[Saved data entries]
- Opening Delimiter -
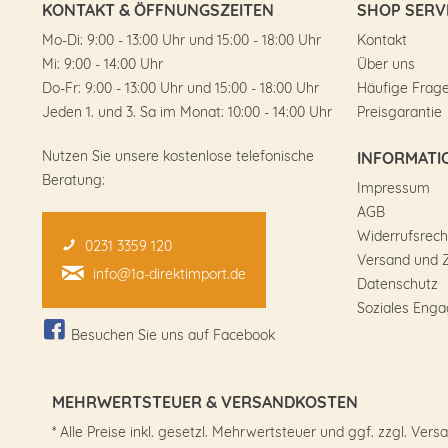
KONTAKT & ÖFFNUNGSZEITEN
SHOP SERV
Mo-Di: 9:00 - 13:00 Uhr und 15:00 - 18:00 Uhr
Kontakt
Mi: 9:00 - 14:00 Uhr
Über uns
Do-Fr: 9:00 - 13:00 Uhr und 15:00 - 18:00 Uhr
Häufige Frag
Jeden 1. und 3. Sa im Monat: 10:00 - 14:00 Uhr
Preisgarantie
Nutzen Sie unsere kostenlose telefonische
INFORMATI
Beratung:
Impressum
AGB
Widerrufsrech
0231 3359 120
Versand und 
info@1a-direktimport.de
Datenschutz
Soziales Eng
Besuchen Sie uns auf Facebook
MEHRWERTSTEUER & VERSANDKOSTEN
* Alle Preise inkl. gesetzl. Mehrwertsteuer und ggf. zzgl.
- Closing Delimiter -
WORK ORDER:
Write out the lines above from the one containing "Jeden 1. und" through the last, exactly as they are.

OUTPUT BELOW:
Jeden 1. und 3. Sa im Monat: 10:00 - 14:00 Uhr
Preisgarantie
Nutzen Sie unsere kostenlose telefonische
INFORMATI
Beratung:
Impressum
AGB
Widerrufsrech
0231 3359 120
Versand und 
info@1a-direktimport.de
Datenschutz
Soziales Eng
Besuchen Sie uns auf Facebook
MEHRWERTSTEUER & VERSANDKOSTEN
* Alle Preise inkl. gesetzl. Mehrwertsteuer und ggf. zzgl.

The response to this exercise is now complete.